Apparently that narration was to draw in contemporary Liberians’ inability to clean their surroundings.

He specifically zero in on Monrovia when he stated: “The state of cleanliness in the city of Monrovia, which is more developed and a far wealthier community, sadly does not compare. Last month, I was surprised at the words of city leadership on Monrovia Day. A senior official lamented that unlike his previous three years in office, “no donor or external partner is funding the recurrent cost of solid waste collection and disposal,” implying that he was abandoned by the international community. Is there a more basic local government responsibility than the collection and proper disposal of garbage?”

Again he said, tauntingly: “Would Liberia’s first president have imagined that, 175 years after independence, foreigners should be held responsible for the removal of garbage in his capital city?

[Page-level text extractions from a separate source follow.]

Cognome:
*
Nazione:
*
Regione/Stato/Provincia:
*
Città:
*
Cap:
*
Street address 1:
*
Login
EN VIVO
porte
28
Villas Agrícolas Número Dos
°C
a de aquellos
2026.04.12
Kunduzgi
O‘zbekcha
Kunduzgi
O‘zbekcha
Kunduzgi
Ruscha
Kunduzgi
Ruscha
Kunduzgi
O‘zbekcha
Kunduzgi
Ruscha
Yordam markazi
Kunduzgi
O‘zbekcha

With that, he took another lane, this time on sane lawmaking, apparently drawing Liberian legislators into his radar.

Mr. McCarthy said: “On February 25, we learned that a Rhode Island State Representative, Nathan W. Biah, Sr., is donating electronic voting equipment to the Liberian House. This is not the first of such equipment donated to help make Liberia’s top legislative body more transparent to its citizens.

“I have been reliably informed that a previous e-voting system was installed in 2014 by the U.S. taxpayer-funded National Democratic Institute (NDI), but it was never used.

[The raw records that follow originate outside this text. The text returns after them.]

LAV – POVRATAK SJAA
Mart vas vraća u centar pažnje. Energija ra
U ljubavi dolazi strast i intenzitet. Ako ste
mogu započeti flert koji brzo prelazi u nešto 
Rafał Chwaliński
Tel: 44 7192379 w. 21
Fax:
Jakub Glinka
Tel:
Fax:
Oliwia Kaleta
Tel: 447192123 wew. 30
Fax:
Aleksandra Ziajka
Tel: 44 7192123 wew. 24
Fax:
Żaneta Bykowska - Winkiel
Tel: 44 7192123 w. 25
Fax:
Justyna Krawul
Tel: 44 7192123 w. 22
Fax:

“For his part, President Weah said during his December 10 Summit for Democracy speech ( ‘Over the next year, we intend to introduce legislative transparency by making all votes public so that constituents can hold their lawmakers accountable for their actions, which is a fundamental element of any healthy democracy.” I hope the legislature embraces this latest opportunity to increase citizen awareness of the actions of their elected officials.”

Rhetorically and comically, the US Ambassador asked: “Would J.J. Roberts have believed that in modern Liberia, a constitutional republic where ‘all power is inherent in its people,’ legislators would purposely neglect to use a tool created to educate citizens on how their democratically elected representatives vote?”

He explained that the United States of America has, no doubt, also failed to live up to some of the aspirations of our first president, but I believe George Washington would be pleased to know that the country he fought to establish would today be working to support democracy and fight corruption both at home and in places like Liberia.

Sings of Fire in the Offing

Ambassador McCarthy recalled that a U.S. House of Representatives introduced Resolution 907 on February 4 of this year, which encourages Liberia to redouble its efforts to counter corruption and advance the causes of human rights. It also urges Liberia to implement critical economic reforms necessary to accelerate sustainable economic growth and human capital development.

He added: “Finally, it calls on the U.S. Treasury and State Departments to continue to impose targeted sanctions against those responsible for undermining the rule of law and trust of the Liberian people through corruption, gross violations of human rights, and other acts that threaten the peace and security of Liberia.”

He also indicated that days later, in her address at SKD Stadium on February 14, Special Assistant to the President of the United States Dana Banks stated that ‘corruption eats away at the democracy you have worked so hard to build. But ultimately, only the Liberian Government and the Liberian people can tackle corruption, fight for accountability and transparency, and move this country forward.’”

According to him, these statements indicate that the U.S. Government is sufficiently concerned about corruption in Liberia to sanction individuals.

“Corruption leads to citizen frustration and has had destabilizing effects on countries in the region. It poses significant risks to peace and democracy,” he asserted, asking again: “How would Liberia’s first statesman feel to know that his country’s top ally was compelled to sanction members of Liberia’s government just to preserve rule of law and the democracy he helped establish?”